After the scenes of drinking milk, Stages of Mourning changes, the periods of reverie and absorption are contrasted to another kind of looking and loss of self. We see the filmmaker in the process of editing, in front of her computer screen reviewing footage, lost in the work, taking control of the media and the many illusions, acquiring some distance. It is at this point, Pucill has said, that the immanence of the phantom emerges most strongly; the filmmaker's control over her late partner as image comes up against the power of her presence as illusion. Lahire's spirit is produced and reproduced by the materiality of the recording medium, and yet at the same time seems to be excessive of it, moving beyond the edges of the frame. The editing process becomes a narrative of containment, which Pucill ultimately embodies as her darkened bed/work room is filled with Lahire as projection, until she opens the curtains drowning out the large whirling image of her late lover on a beach, leaving only a small animated figure sheltered from the window light by the outline of Pucill's own bodily frame.

In Stages of Mourning the temptation to plunge into a pool of memories has been raised and resisted, somewhat. There is no resolution, no ceiling on loss, but here in the archive, Pucill has cut, pasted and re-shot fragments to make one continuous stream of Sarah and Sandra together. This life they now have on film is an illusion, one we know well in film, but these illusions are not simply the loss of Sandra - they have a life of their own.
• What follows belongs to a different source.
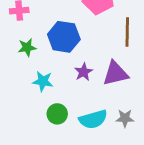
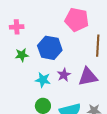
cyan star: (43, 81) -> (43, 80), moved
...the question of the archive is not, we repeat, a question of the past ...rather a question of the future itself ...tied to a promise.

Archive Fever, J Derrida

Naomi Salaman is an artist, writer and editor/curator of What She Wants: women artists look at men, Verso, 1994; and Postcards on Photography: photorealism and the reproduction, Cambridge Darkroom Gallery, 1998. She is working on a PhD at Goldsmiths College, London, on the history of the art academy.